10. En dernier lieu, il ne ressort pas des pièces du dossier qu'en prenant la décision litigieuse, le directeur général de l'OFII aurait commis une erreur manifeste d'appréciation de ses conséquences sur la situation de l'intéressé, qui se borne à soutenir qu'il n'avait pas compris les conséquences d'un retour en France, motivé par sa crainte d'un éloignement vers l'Afghanistan et qu'il vit actuellement dans la rue, sans ressources.

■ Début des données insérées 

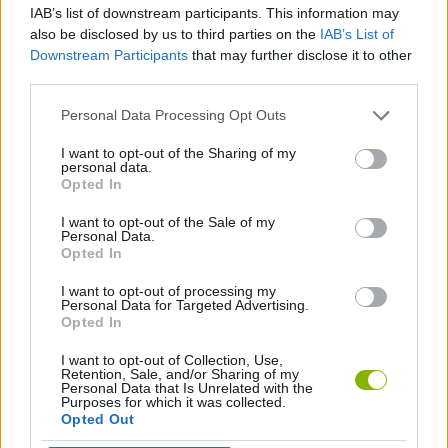
IAB’s list of downstream participants. This information may
also be disclosed by us to third parties on the
IAB’s List of
GAME COLLECTIONS
Downstream Participants
that may further disclose it to other
third parties.
RACING GAMES
Personal Data Processing Opt Outs
I want to opt-out of the Sharing of my
personal data.
SIMULATION GAMES
Opted In
I want to opt-out of the Sale of my
TIME GAMES
Personal Data.
Opted In
I want to opt-out of processing my
GAMES WITH WALKTHROUGHS
Personal Data for Targeted Advertising.
Opted In
I want to opt-out of Collection, Use,
Latest Car Games
VIEW ALL
Retention, Sale, and/or Sharing of my
Personal Data that Is Unrelated with the
Purposes for which it was collected.
Opted Out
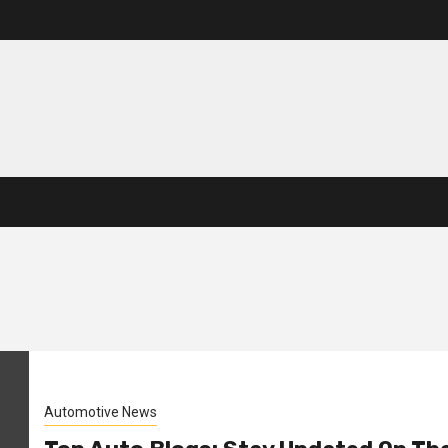
Automotive News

11. Il résulte de tout ce qui précède que les conclusions de la requête, hormis celles relatives au bénéfice de l'aide juridictionnelle provisoire, doivent être toutes rejetées.

D E C I D E :

Article 1 : M. B est admis à l'aide juridictionnelle provisoire.

Article 2 : Le surplus des conclusions de la requête est rejeté.

Article 3 : Le présent jugement sera notifié à M. A B, à Me Orhant et au directeur de l'office français de l'immigration et de l'intégration.

Délibéré après l'audience du 22 mai 2024 à laquelle siégeaient :

Mme Vidal, présidente,

Mme Grossholz, première conseillère,

Mme Portes, première conseillère.

Rendu public par mise à disposition du greffe le 5 juin 2024

La rapporteure,

C. GROSSHOLZ

La présidente,

S. VIDAL La greffière,

S. RUBIRALTA

La République mande et ordonne au ministre de l'intérieur et des outre-mer, en ce qui le concerne, ou à tous commissaires de justice, à ce requis en ce qui concerne les voies de droit commun, contre les parties privées, de pourvoir à l'exécution de la présente décision.